First, let's create general interface for providing instance of SharedPreferences:

interface SharedPreferencesProvider {

    val sharedPreferences: SharedPreferences
}

After we have to create delegate for property which will read/write value to preferences:

object PreferencesDelegates {

    fun string(
        defaultValue: String = "",
        key: String? = null
    ): ReadWriteProperty<SharedPreferencesProvider, String> = 
        StringPreferencesProperty(defaultValue, key)
}

private class StringPreferencesProperty(
    private val defaultValue: String,
    private val key: String?
) : ReadWriteProperty<SharedPreferencesProvider, String> {

    override fun getValue(
         thisRef: SharedPreferencesProvider, 
         property: KProperty<*>
    ): String {
        val key = key ?: property.name
        return thisRef.sharedPreferences.getString(key, defaultValue)
    }

    override fun setValue(
        thisRef: SharedPreferencesProvider,
        property: KProperty<*>, 
        value: String
    ) {
        val key = key ?: property.name
        thisRef.sharedPreferences.save(key, value)
    }
}

PreferencesDelegates needed to hide implementation and add some readability to code. In the end it can be used like this:

class AccountRepository(
    override val sharedPreferences: SharedPreferences
) : SharedPreferencesProvider {

    var currentUserId by PreferencesDelegates.string()
    var currentUserName by string() //With import
    var currentUserNickname by string(key = "CUSTOM_KEY", defaultValue = "Unknown")

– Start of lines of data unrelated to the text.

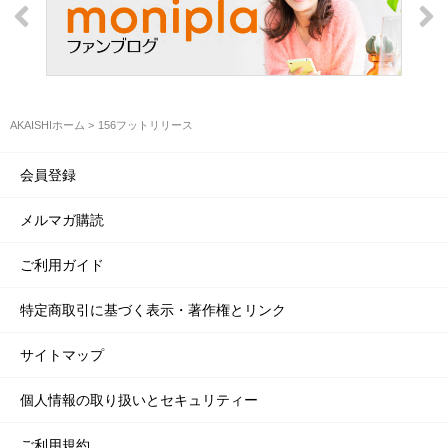
AKAISHIホーム
156フットリリース
会員登録
メルマガ購読
ご利用ガイド
特定商取引に基づく表示・著作権とリンク
サイトマップ
個人情報の取り扱いとセキュリティー
ご利用規約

    fun saveUser(id: String, name: String) {
        this.currentUserId = id
        this.currentUserName = name
    }
}

Similar can be implemented int, float or even custom type:

open class CustomPreferencesProperty<T>(
    defaultValue: T,
    private val key: String?,
    private val getMapper: (String) -> T,
    private val setMapper: (T) -> String = { it.toString() }
) : ReadWriteProperty<SharedPreferencesProvider, T> {

    private val defaultValueRaw: String = setMapper(defaultValue)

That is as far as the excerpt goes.